___ Supplied material ___
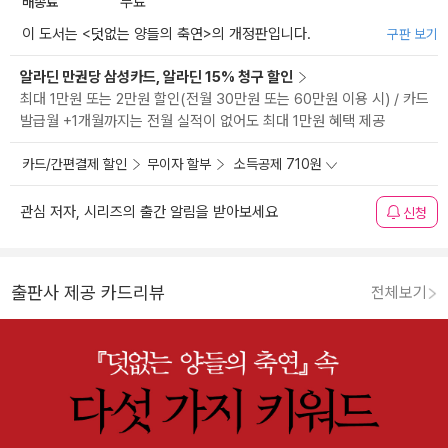
배송료
무료
이 도서는 <
덧없는 양들의 축연
>의 개정판입니다.
구판 보기
알라딘 만권당 삼성카드, 알라딘 15% 청구 할인
최대 1만원 또는 2만원 할인(전월 30만원 또는 60만원 이용 시) / 카드
발급월 +1개월까지는 전월 실적이 없어도 최대 1만원 혜택 제공
카드/간편결제 할인
무이자 할부
소득공제 710원
관심 저자, 시리즈의 출간 알림을 받아보세요
신청
출판사 제공 카드리뷰
전체보기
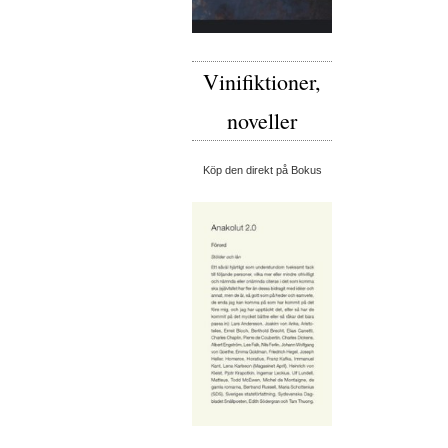
Vinifiktioner,
noveller
Köp den direkt på Bokus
___
What the exercise asks -> Write the lines out exactly, beginning at the line that holds "발급월 +1개월까지는 전월 실적이 없어도 최대 1만원 혜택 제공" and stopping after the last line of the entries; include no pictures.

Worked solution ->
발급월 +1개월까지는 전월 실적이 없어도 최대 1만원 혜택 제공
카드/간편결제 할인
무이자 할부
소득공제 710원
관심 저자, 시리즈의 출간 알림을 받아보세요
신청
출판사 제공 카드리뷰
전체보기
Vinifiktioner,
noveller
Köp den direkt på Bokus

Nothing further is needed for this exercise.